I love a good challenge from a movie...which is, frankly, a rare occurrence. So I love this movie.
I hate video games, by the way.
I think you give a very sensible appraisal of the movie.
Guess what. You can't go into people's brains. And anyway, the inside of people's brains doesn't look like a movie. (You actually don't wanna go there.)
But filmmakers who went to film school don't care about anything involving thinking. Especiallly about reality. They care about, and are taught to care about, "visuals." And so they build entire movies around awesome "visuals," instead of plots that make sense or have some basis in what actually happens out there in what is still (unaccountably, even though it is more and more populated with willing hallucinators) denominated "the real world."
What if they made a movie about actual people trying to get along in the actual world? . . . Nobody would come.
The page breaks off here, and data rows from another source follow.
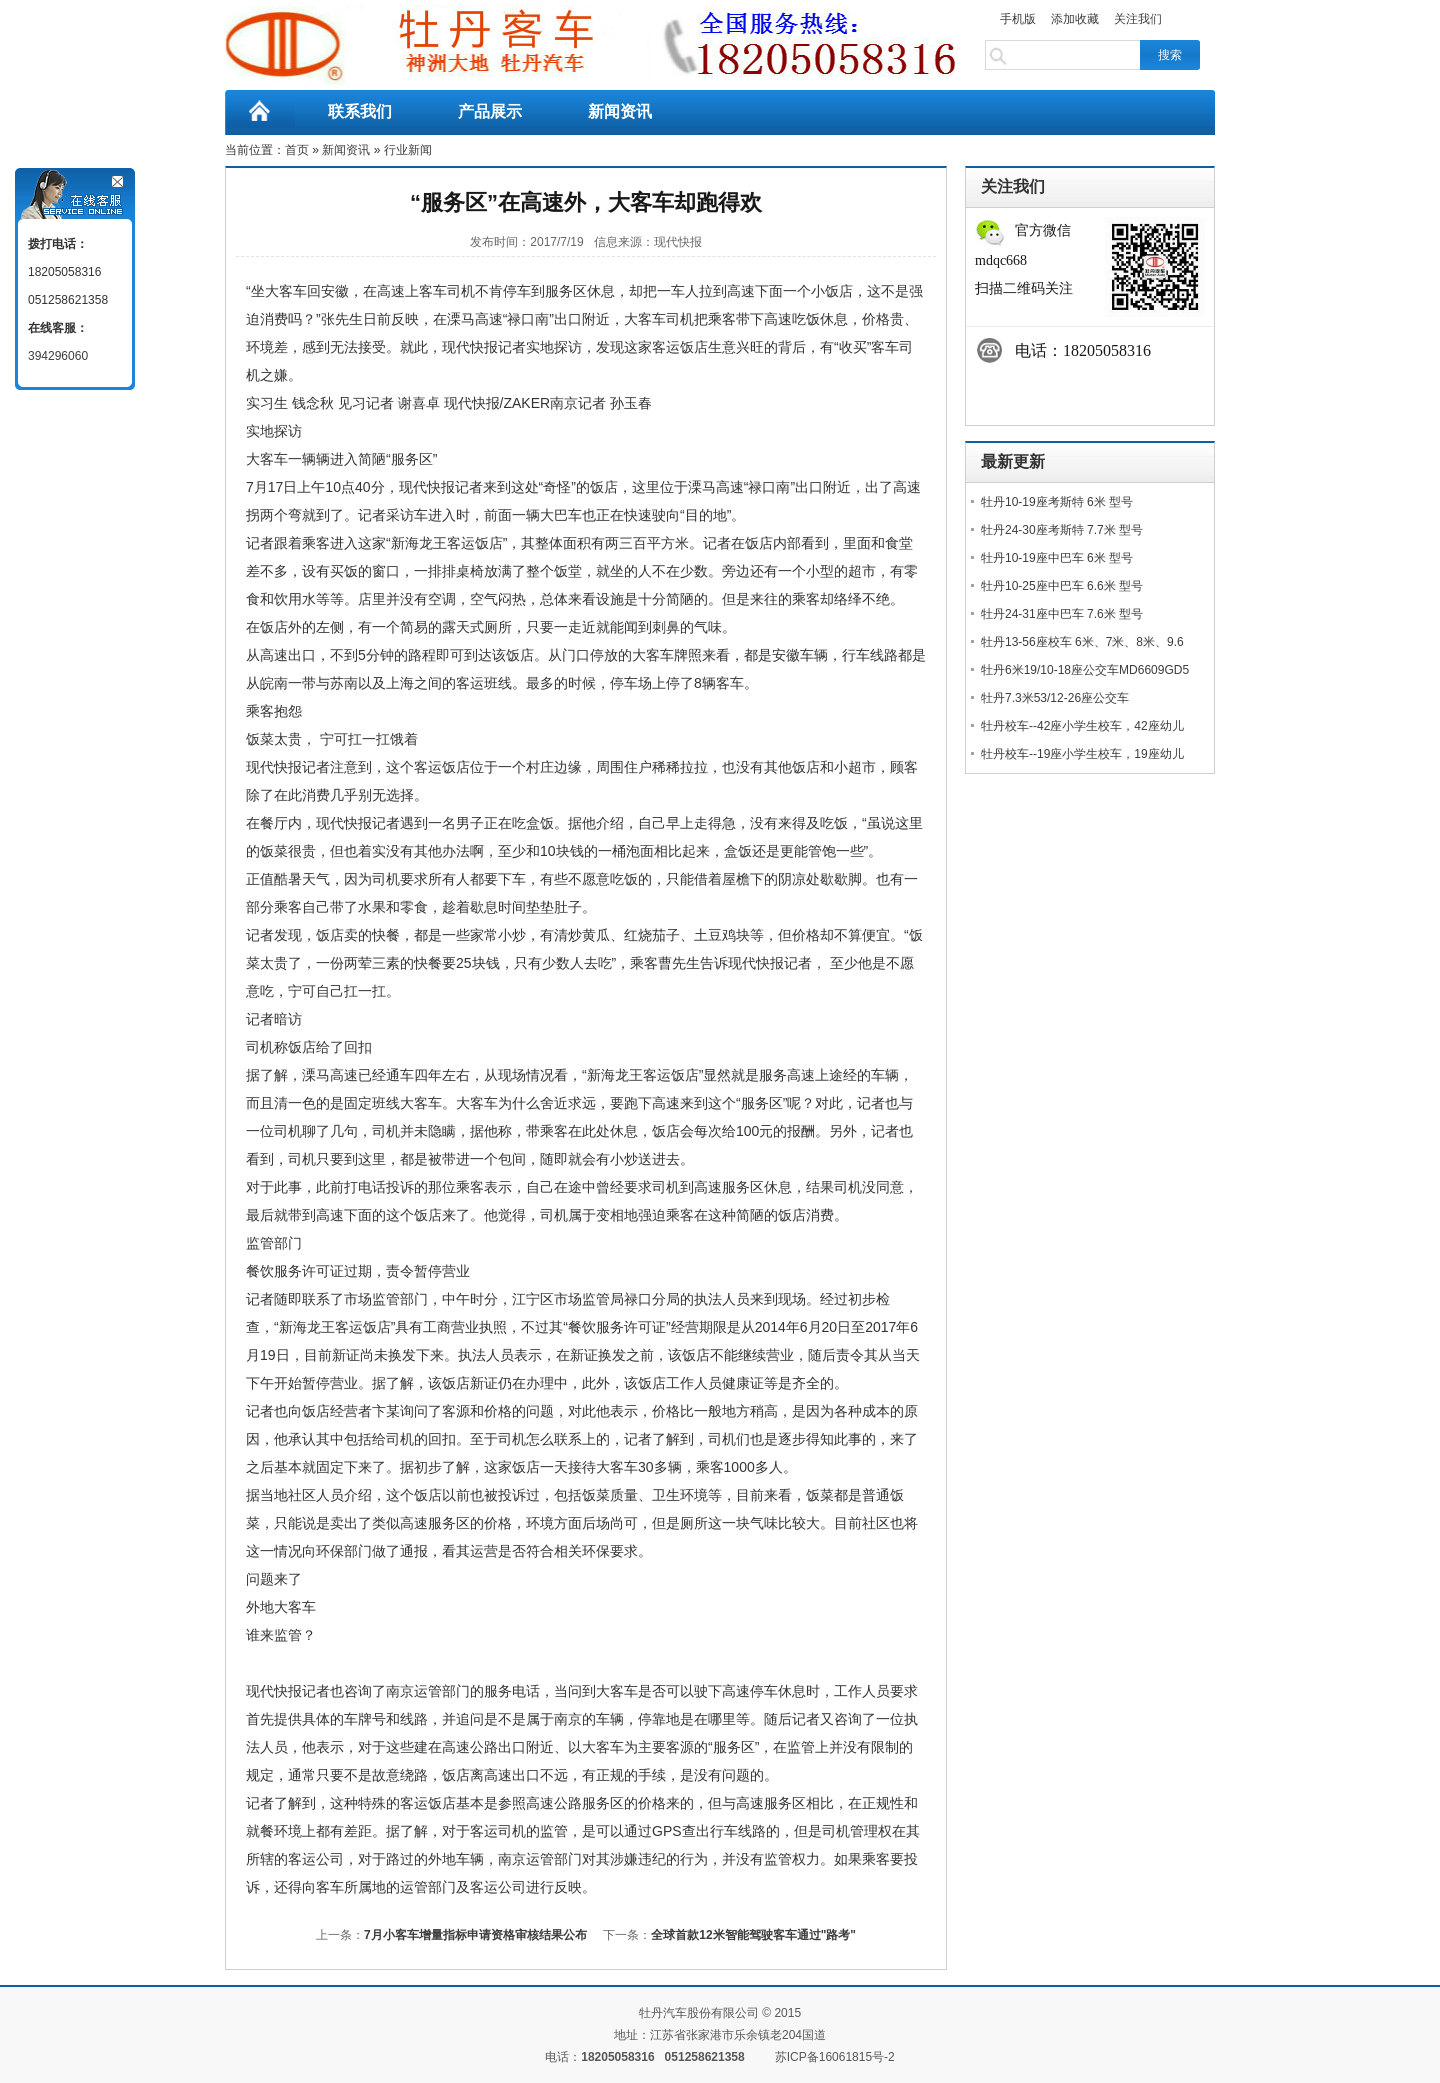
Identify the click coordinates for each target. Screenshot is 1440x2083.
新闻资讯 (620, 111)
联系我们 (360, 111)
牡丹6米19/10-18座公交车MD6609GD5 (1085, 670)
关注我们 (1138, 19)
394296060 (58, 356)
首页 (297, 150)
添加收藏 (1075, 19)
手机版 (1018, 19)
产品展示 (490, 111)
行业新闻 (408, 150)
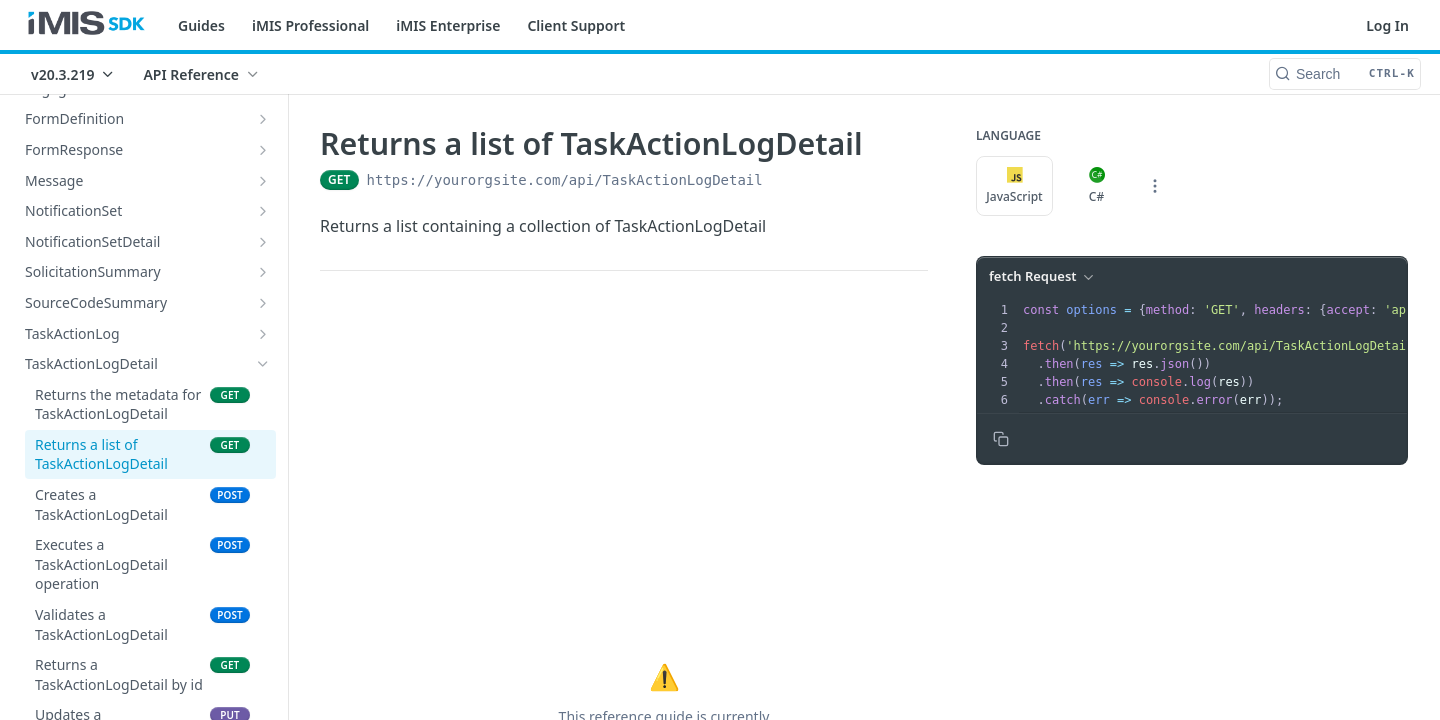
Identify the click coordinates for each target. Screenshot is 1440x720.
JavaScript (1014, 186)
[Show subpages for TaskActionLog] (263, 334)
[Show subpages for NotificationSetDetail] (263, 242)
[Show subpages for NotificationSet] (263, 211)
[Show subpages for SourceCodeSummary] (263, 303)
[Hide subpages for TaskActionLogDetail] (263, 364)
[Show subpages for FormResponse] (263, 150)
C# (1097, 186)
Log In (1387, 25)
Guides (201, 25)
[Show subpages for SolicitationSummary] (263, 272)
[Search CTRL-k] (1345, 74)
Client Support (576, 25)
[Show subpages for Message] (263, 181)
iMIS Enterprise (448, 25)
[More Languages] (1155, 186)
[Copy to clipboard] (1001, 439)
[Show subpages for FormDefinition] (263, 119)
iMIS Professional (310, 25)
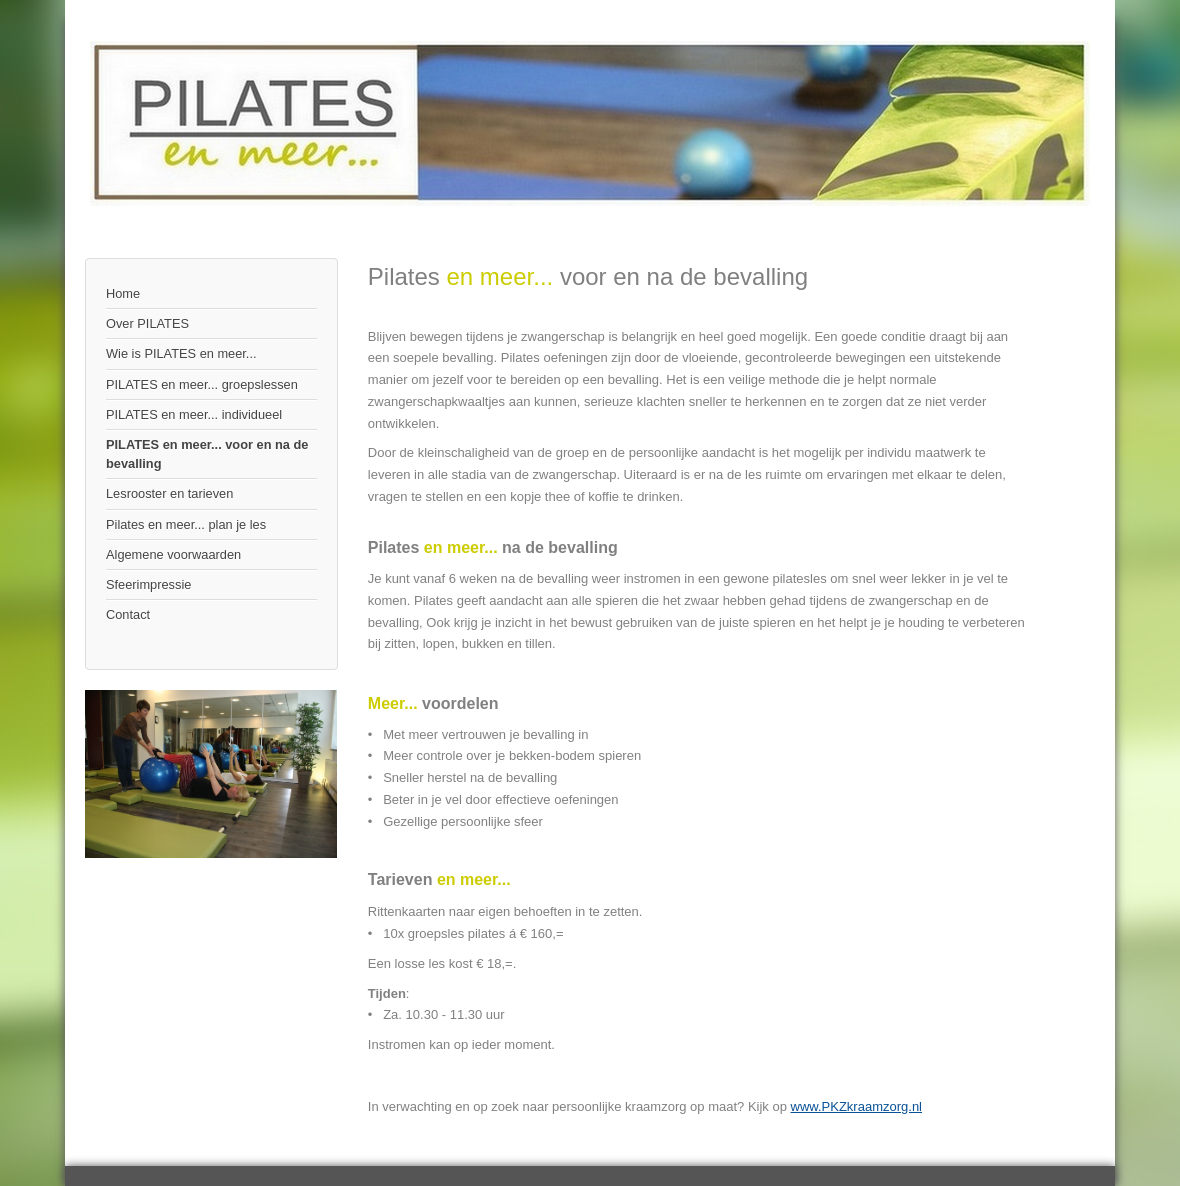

An entire society ineluctably lost in mad fantasy worlds bodes well for our future, n'est pas?
And, as for John Farr, reviewing a movie on DVD is the same as critiquing a painting from a picture book. Not how it was intended to be experienced. You start out removed from the actual theatrical experience that comprises the medium, and after assimilating enough hype that no event could live up to, you choose to pass judgement on something which you admit you do not understand, but which others did.
I am not defending Inception or big budget movies. I do reject the intellectually empty exercise of reviewing what the producers of the film presented as the cinematic equivalent of a roller coaster ride (and nothing more) as a potential classic because of a few hyperbolic comments you encountered.
gee- given the fact that more and more people are watching movies at home, this does not bode well for the medium.